You were watching Wonder Pets at the time, one hand on the popcorn bowl, the other on the remote. Your eldest sister, the doctor, sat next you and told you that Gallagher had taken his own life. She used words like shocking and unfortunate and then watched you, waiting for a reaction you could not give. You could not bring yourself to tell her you had listened through the keyhole while your family discussed how to break the news to you. You could not bring yourself to describe the strange feeling in your stomach, like a bird beating against the cage of your ribs.

You asked her how he did it.

Well, she said, Sometimes people just –

No, you cut her off, Not why, how.

She was confused, but answered anyway. A dog walker found him washed up on the shore this morning. His pockets were filled with rocks.

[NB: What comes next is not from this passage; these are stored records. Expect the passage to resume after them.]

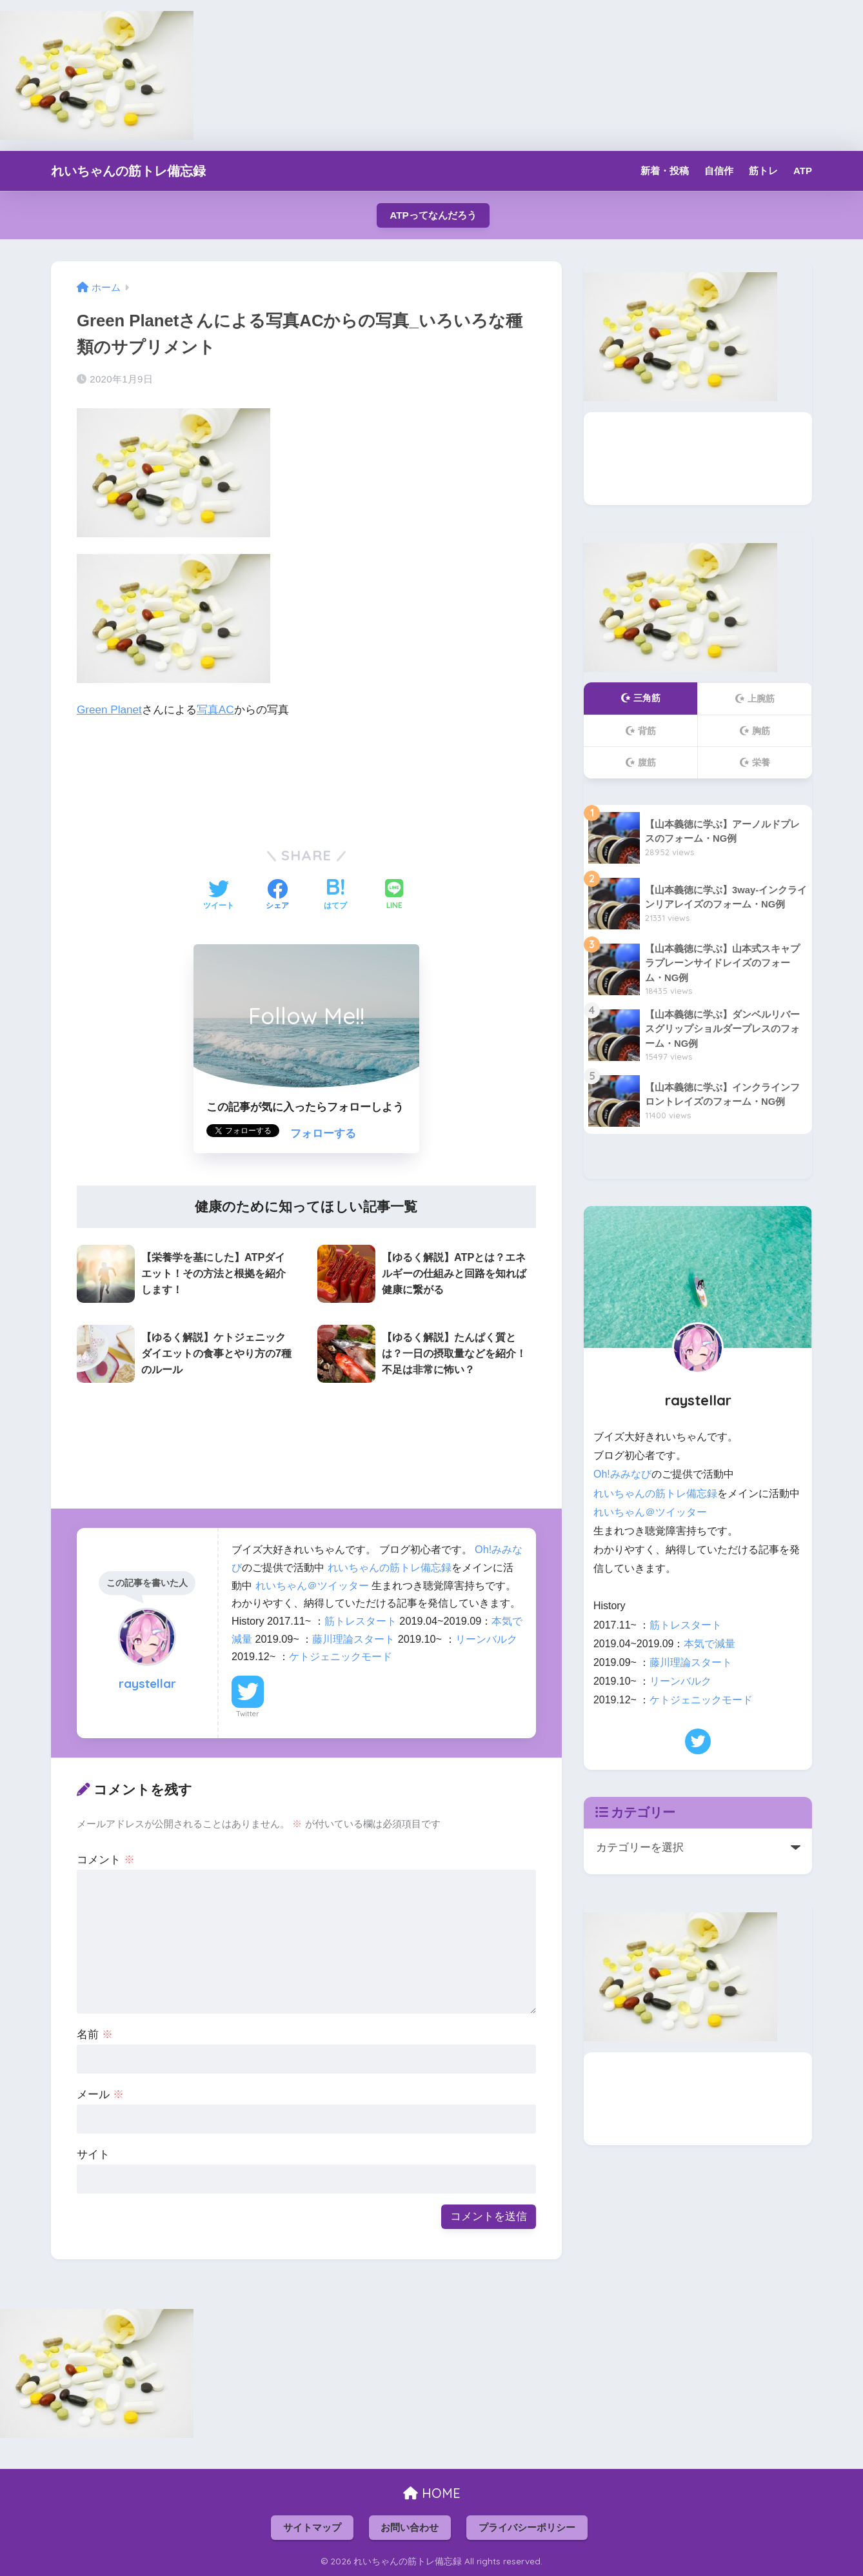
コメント (106, 1860)
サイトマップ (312, 2527)
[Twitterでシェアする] (218, 895)
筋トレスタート (360, 1621)
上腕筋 (755, 698)
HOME (432, 2493)
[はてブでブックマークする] (335, 895)
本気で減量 (709, 1643)
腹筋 (641, 762)
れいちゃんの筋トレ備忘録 (128, 171)
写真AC (215, 710)
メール (100, 2094)
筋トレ (763, 170)
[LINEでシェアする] (394, 895)
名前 (95, 2034)
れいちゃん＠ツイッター (312, 1585)
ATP (802, 170)
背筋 (641, 731)
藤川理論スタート (353, 1639)
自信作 (718, 170)
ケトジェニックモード (340, 1656)
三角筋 (640, 698)
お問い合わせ (410, 2527)
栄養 (755, 762)
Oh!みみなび (622, 1474)
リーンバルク (486, 1639)
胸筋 (755, 731)
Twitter (247, 1713)
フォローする (323, 1133)
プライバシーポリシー (527, 2527)
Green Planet (109, 710)
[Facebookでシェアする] (277, 895)
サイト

Ah, rocks. How Virginia Woolf of him.

If your sister seemed surprised at your nonchalance, she did not show it. Instead, she began to give you the routine speech about diverted grief: how when you bottle it up, it explodes, like a can of soda, and your insides and outsides will be drenched, but you did not hear it, because you tuned out. There was a humming in your ears, and you knew it was only there because you wanted it to be. You are terrific at tuning out of the present. In your head, you decided that the entire situation was devastating. But not because Gallagher was dead, and certainly not because he killed himself. What upset you the most was that you could not have thought of a more fitting way for Gallagher, the ocean fanatic, to end his own life, than to plainly walk into the sea, pockets full of rocks.